My thinking on design would be to keep it a simple (80/20 rule solution), in which I think a simple comment attribute to the mapping XML elements. In an XML attribute we have to take care encoding the value.
With a simple optional attribute, I would think it would be a pretty safe bet that there would not be any performance impact on the initial startup time. I think we are also talking about a trivial amount of memory. With regard to the UI I was thinking that we add a free text "Comment" or "Description" column to the attribute and relationship tables. We could get fancy attach double click event handler to the field to display a dialog which provides more room for text editing. The Entity tab would have a simple "Description" JTextField as the last item in the "Configuration" I think this would be the easiest solution to implement, and would be really hitting the sweat spot in terms of user needs. regards Malcolm Edgar On 2/1/07, Tore Halset <[EMAIL PROTECTED]> wrote:
Hello. An extra file like that will probably make refactoring and keeping things in sync more complicated. My app have millions of cayenne objects laying around (will be better with 3.0), each with a HashMap, so those Strings with documentation will take minimal - if not zero - space and cpu. This will of course depend on the nature of your project. Good luck Malcolm, this will be a great cayenne feature! - Tore. On Jan 31, 2007, at 15:06, Andrus Adamchik wrote: > I also had performance concerns.

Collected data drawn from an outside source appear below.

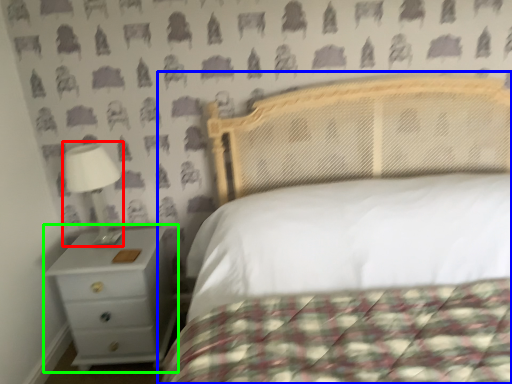 Question: Based on their relative distances, which object is nearer to lamp (highlighted by a red box)? Choose from bed (highlighted by a blue box) and nightstand (highlighted by a green box).

Choices:
 (A) bed
 (B) nightstand

Answer: (B) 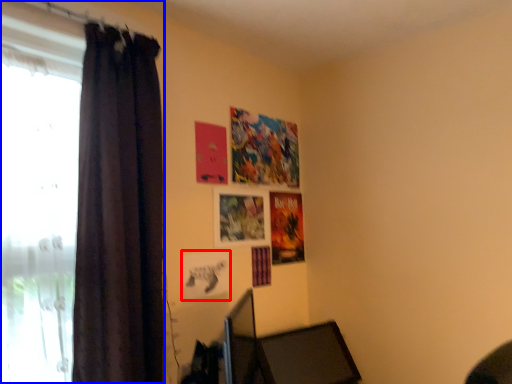 Question: Which point is further to the camera, picture frame (highlighted by a red box) or curtain (highlighted by a blue box)?

Choices:
 (A) picture frame
 (B) curtain

Answer: (A) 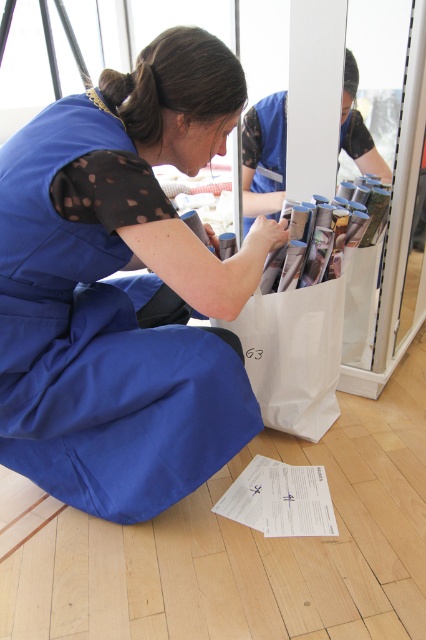 Question: Which of the following is the closest to the observer?

Choices:
 (A) white paper at lower center
 (B) white paper bag at lower center
 (C) blue fabric dress at center

Answer: (C)

Question: Among these objects, which one is farthest from the camera?

Choices:
 (A) blue fabric dress at center
 (B) white paper at lower center
 (C) white paper bag at lower center

Answer: (C)

Question: Can you confirm if blue fabric dress at center is positioned to the left of white paper bag at lower center?

Choices:
 (A) yes
 (B) no

Answer: (A)

Question: Can you confirm if blue fabric dress at center is bigger than white paper at lower center?

Choices:
 (A) yes
 (B) no

Answer: (A)

Question: Which of the following is the closest to the observer?

Choices:
 (A) blue fabric dress at center
 (B) white paper bag at lower center

Answer: (A)

Question: Does white paper bag at lower center appear on the right side of white paper at lower center?

Choices:
 (A) no
 (B) yes

Answer: (B) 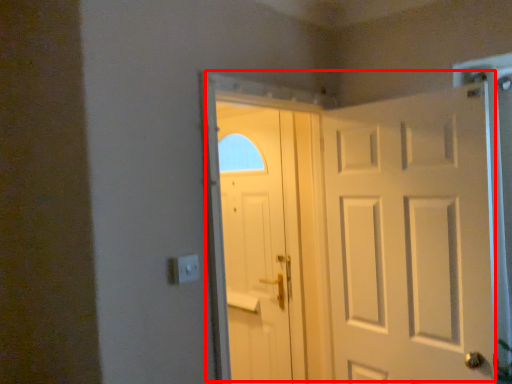 Question: From the image's perspective, where is door (annotated by the red box) located in relation to door in the image?

Choices:
 (A) above
 (B) below

Answer: (A) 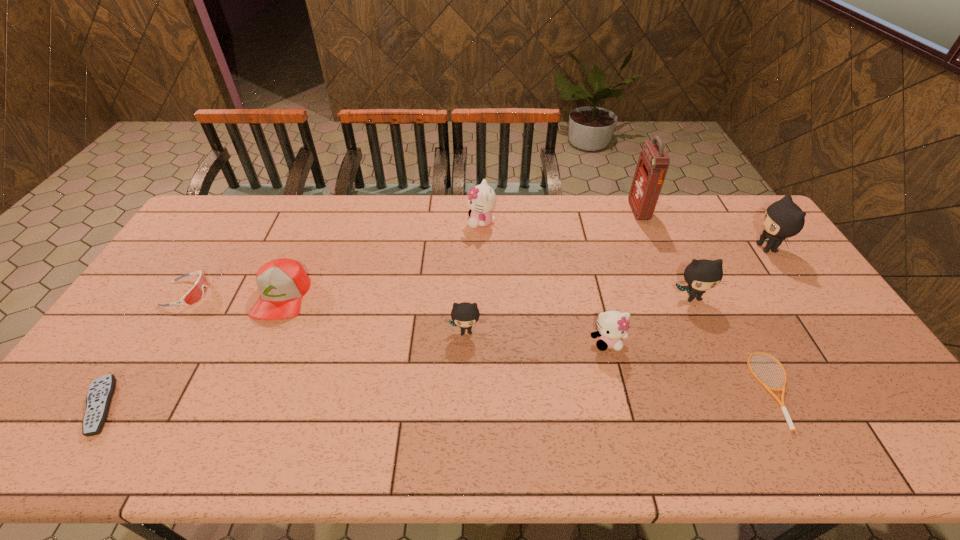 This screenshot has width=960, height=540. I want to click on the first-aid kit, so click(653, 163).

Locate an element on the screen. The width and height of the screenshot is (960, 540). the tallest object is located at coordinates (653, 163).

The width and height of the screenshot is (960, 540). Find the location of `the biggest gray kitten`. the biggest gray kitten is located at coordinates (783, 219).

Find the location of a particular element. The height and width of the screenshot is (540, 960). the rightmost kitten is located at coordinates (783, 219).

Locate an element on the screen. the bigger white kitten is located at coordinates (482, 199).

This screenshot has height=540, width=960. Identify the location of the left white kitten. (482, 199).

The image size is (960, 540). In order to click on the second gray kitten from left to right in this screenshot , I will do `click(701, 275)`.

Find the location of a particular element. This screenshot has width=960, height=540. the fourth kitten from left to right is located at coordinates (701, 275).

At what (x,y) coordinates should I click in order to perform the action: click on the sixth object from left to right. Please return your answer as a coordinate pair (x, y). This screenshot has height=540, width=960. Looking at the image, I should click on (612, 325).

This screenshot has width=960, height=540. What are the coordinates of `the third kitten from left to right` in the screenshot? It's located at (612, 325). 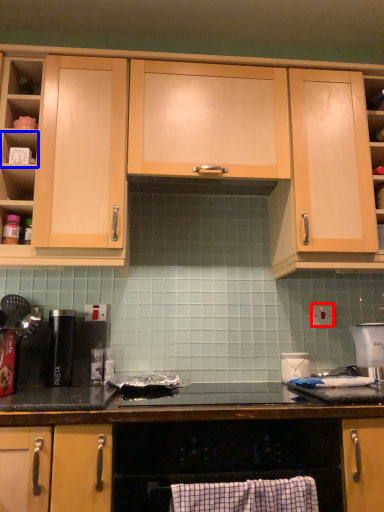 Question: Which object is further to the camera taking this photo, electric outlet (highlighted by a red box) or shelf (highlighted by a blue box)?

Choices:
 (A) electric outlet
 (B) shelf

Answer: (A) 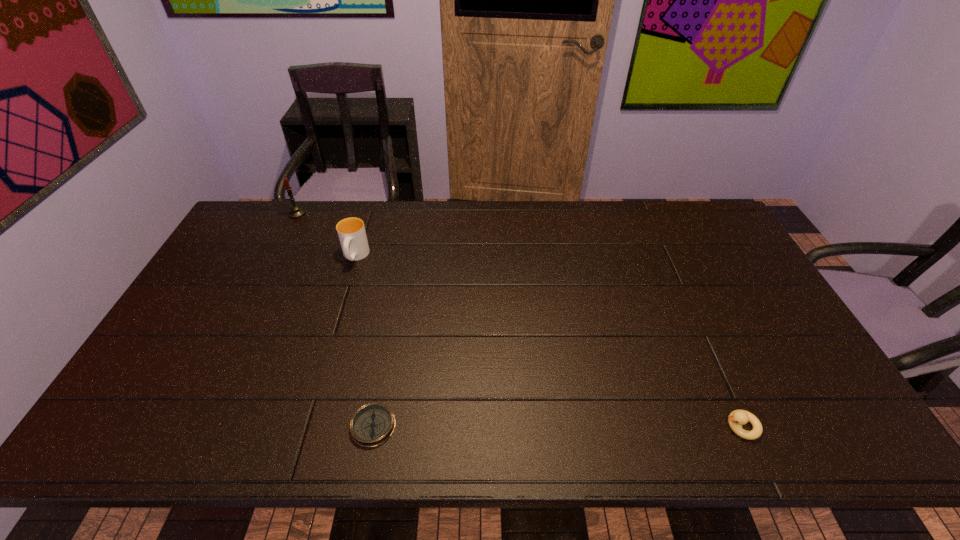 This screenshot has width=960, height=540. I want to click on vacant region located at the beak of the duckling, so click(697, 427).

Find the location of `vacant area situated at the beak of the duckling`. vacant area situated at the beak of the duckling is located at coordinates (558, 427).

Locate an element on the screen. The image size is (960, 540). free spot located 0.120m at the beak of the duckling is located at coordinates (671, 427).

In order to click on vacant region located 0.330m on the back of the second object from right to left in this screenshot , I will do `click(396, 303)`.

Locate an element on the screen. The height and width of the screenshot is (540, 960). object at the far edge is located at coordinates (295, 211).

Find the location of a particular element. This screenshot has height=540, width=960. duckling situated at the near edge is located at coordinates (737, 418).

The image size is (960, 540). I want to click on compass that is positioned at the near edge, so click(372, 424).

This screenshot has width=960, height=540. I want to click on object that is at the left edge, so click(x=295, y=211).

Find the location of a particular element. This screenshot has width=960, height=540. object at the far left corner is located at coordinates (x=295, y=211).

In the image, there is a desktop. Identify the location of vacant space at the far edge. (325, 238). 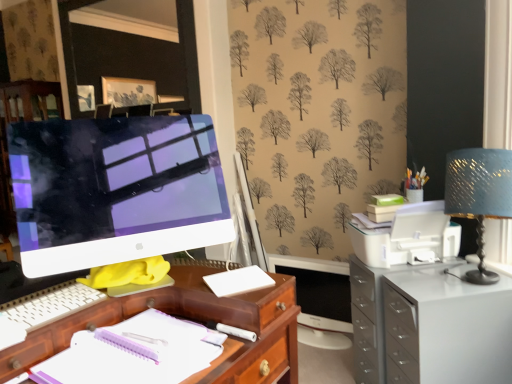 Locate an element on the screen. blank space above white paper notebook at center (from a real-world perspective) is located at coordinates (118, 341). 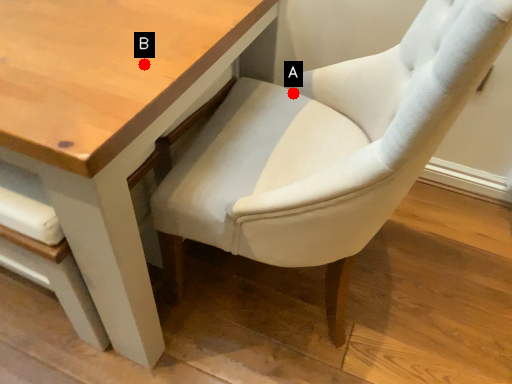 Question: Two points are circled on the image, labeled by A and B beside each circle. Which point is further to the camera?

Choices:
 (A) A is further
 (B) B is further

Answer: (A) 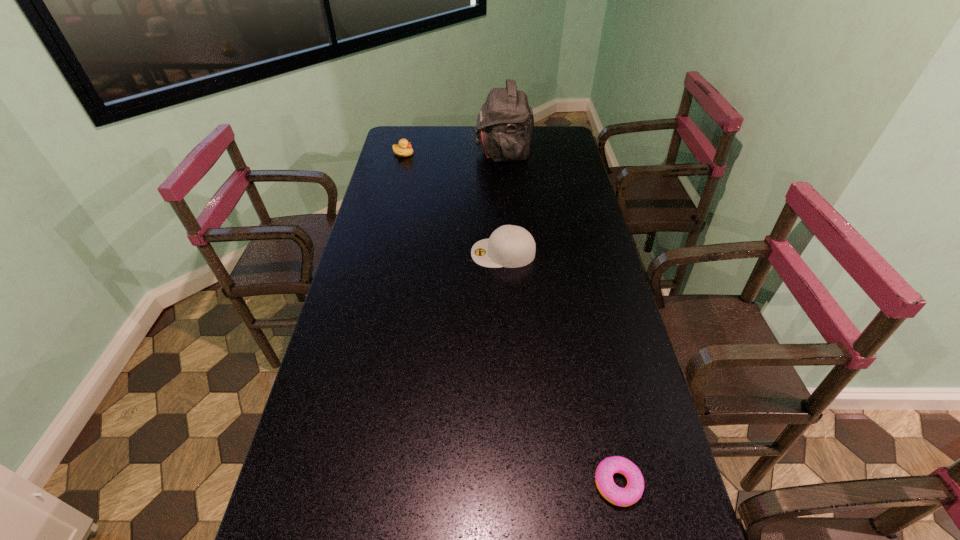 I want to click on blank space at the left edge, so click(393, 209).

Find the location of a particular element. The image size is (960, 540). blank space at the right edge of the desktop is located at coordinates (596, 220).

Identify the location of free space at the far left corner. (423, 128).

Image resolution: width=960 pixels, height=540 pixels. Find the location of `vacant space at the far right corner of the desktop`. vacant space at the far right corner of the desktop is located at coordinates (561, 132).

Where is `vacant space in between the third tallest object and the cap`? vacant space in between the third tallest object and the cap is located at coordinates [x=453, y=203].

Where is `empty space that is in between the tallest object and the doughnut`? This screenshot has height=540, width=960. empty space that is in between the tallest object and the doughnut is located at coordinates (561, 318).

The image size is (960, 540). In order to click on vacant space that's between the shoulder bag and the duckling in this screenshot , I will do `click(453, 152)`.

Identify the location of free area in between the third farthest object and the shortest object. (561, 368).

Where is `empty space between the shoulder bag and the third shortest object`? empty space between the shoulder bag and the third shortest object is located at coordinates (503, 202).

Find the location of a particular element. free space between the cap and the tallest object is located at coordinates (503, 202). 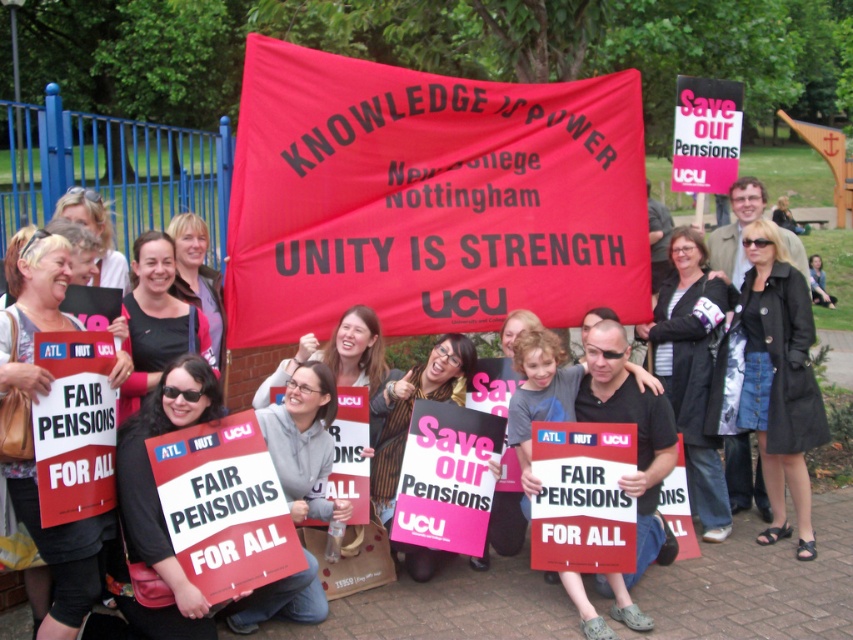 Is red fabric banner at center above matte black jacket at center?

Indeed, red fabric banner at center is positioned over matte black jacket at center.

Does red fabric banner at center appear under matte black jacket at center?

Actually, red fabric banner at center is above matte black jacket at center.

Does point (287, 308) lie behind point (815, 634)?

That is True.

Locate an element on the screen. red fabric banner at center is located at coordinates (428, 196). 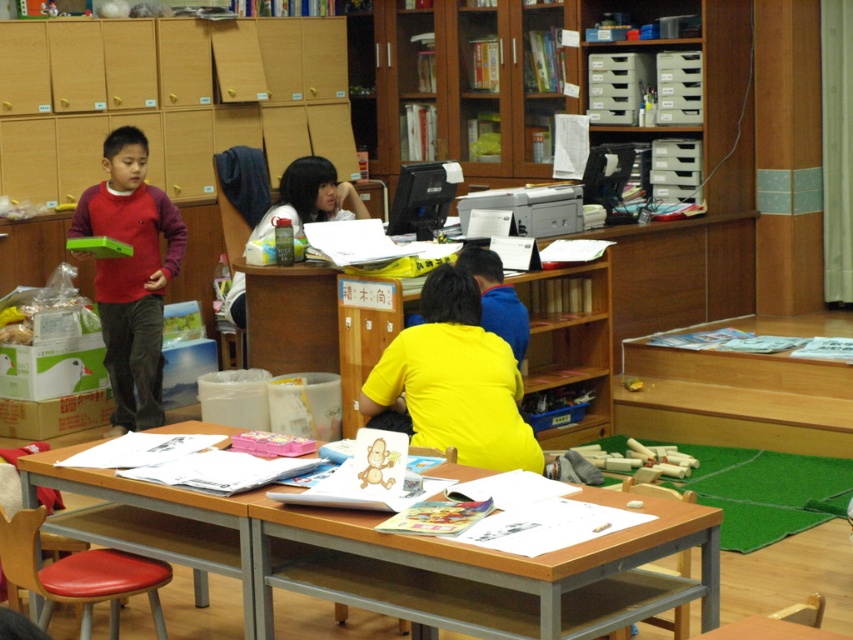 Question: Which of these objects is positioned farthest from the yellow matte shirt at center?

Choices:
 (A) matte red sweater at left
 (B) matte yellow shirt at center
 (C) wooden at center

Answer: (A)

Question: Can you confirm if wooden at center is positioned above matte red sweater at left?

Choices:
 (A) no
 (B) yes

Answer: (A)

Question: Is wooden at center wider than matte yellow shirt at center?

Choices:
 (A) no
 (B) yes

Answer: (B)

Question: Which point appears closest to the camera in this image?

Choices:
 (A) (424, 321)
 (B) (151, 243)

Answer: (A)

Question: Does wooden at center have a greater width compared to matte yellow shirt at center?

Choices:
 (A) no
 (B) yes

Answer: (B)

Question: Which object appears farthest from the camera in this image?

So maybe store all that bulky > optional metadata (be it just comments or some arbitrary key value > pairs) in a separate properties file sitting next to the project > descriptor (cayenne.properties?). Each property name will be > prefixed with a location of the property-owning node in the project > tree. E.g.: > > map:mymap1.dbentity:myentity1.abc.comment = ABC... > map:mymap2.objentity:myentity2.abc.comment = XYZ... > > ... or something. Properties can be loaded lazily on first access > and CayenneModeler would take care of building the proper keys.